The case not only made the assistant professor an “icon” of #MeToo, but also sparked a larger examination of existing laws and policies on sexual harassment. Lawyers wrote op-eds in leading newspapers about the shortcomings of existing sexual harassment laws. The country’s Supreme Court recently asked federal and provincial governments to simplify and strengthen existing laws and procedures concerning sexual harassment, specifically the 2010 workplace harassment law. This came as the result of efforts by the AGHS Legal Aid Cell, co-founded by the late-human rights lawyer and women’s rights champion Asma Jahangir.

Other feminists are spearheading efforts to make legal services more accessible to sexual harassment victims. The Digital Rights Foundation, run by a leading feminist voice Nighat Dad, recently launched a legal support platform for victims of sexual harassment. The platform, which enables victims to connect with pro-bono lawyers and counselors, was created in response to the legal retaliation that met complaints of harassment from working women and students.

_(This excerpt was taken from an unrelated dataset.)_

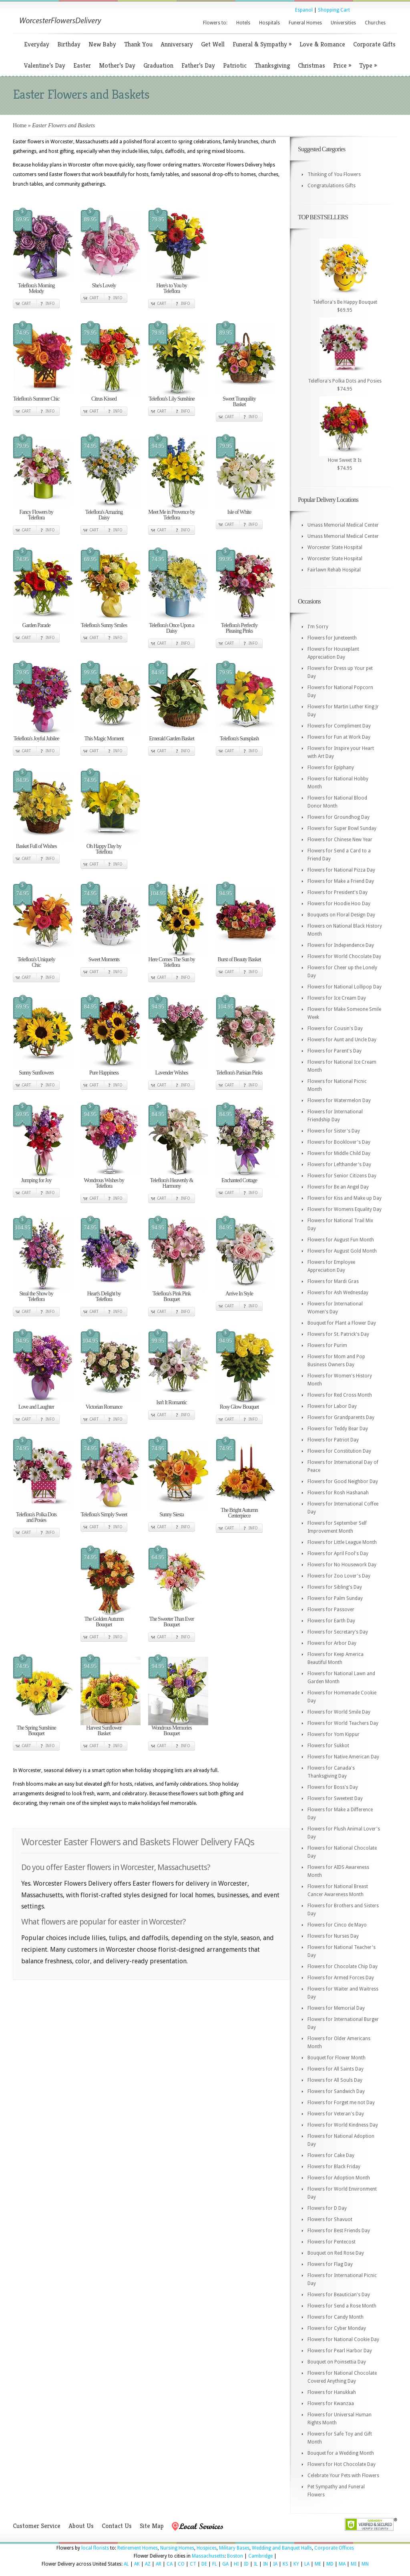 The image size is (410, 2576). What do you see at coordinates (239, 1073) in the screenshot?
I see `Teleflora's Parisian Pinks` at bounding box center [239, 1073].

While efforts to reform existing sexual harassment laws have long been in the making, #MeToo has accelerated them. It has not only made feminists more aware of the legal challenges sexual harassment victims face, but also given them an opportunity to affect how those challenges are addressed. In this sense, #MeToo has at least given the problem a new shape. Fiza Khatri, who spearheaded Girls at Dhabas’ work with Cedar College, admits that there is still so much more that #MeToo has to accomplish in Pakistan. “We haven’t experienced #MeToo in full throttle. We’ve experienced it in a burst. We know what works and what doesn’t. We know what the challenges are.” 

Imran Khan’s public rebuke of feminism has made the work of these feminists all the more urgent. “It’s a really exciting time for sure,” said Sadia Khatri of Girls at Dhabas. “The contradictions are real, but they are not to be feared I think. They’re just part and parcel of living here, a country where patriarchy runs so, so deep.”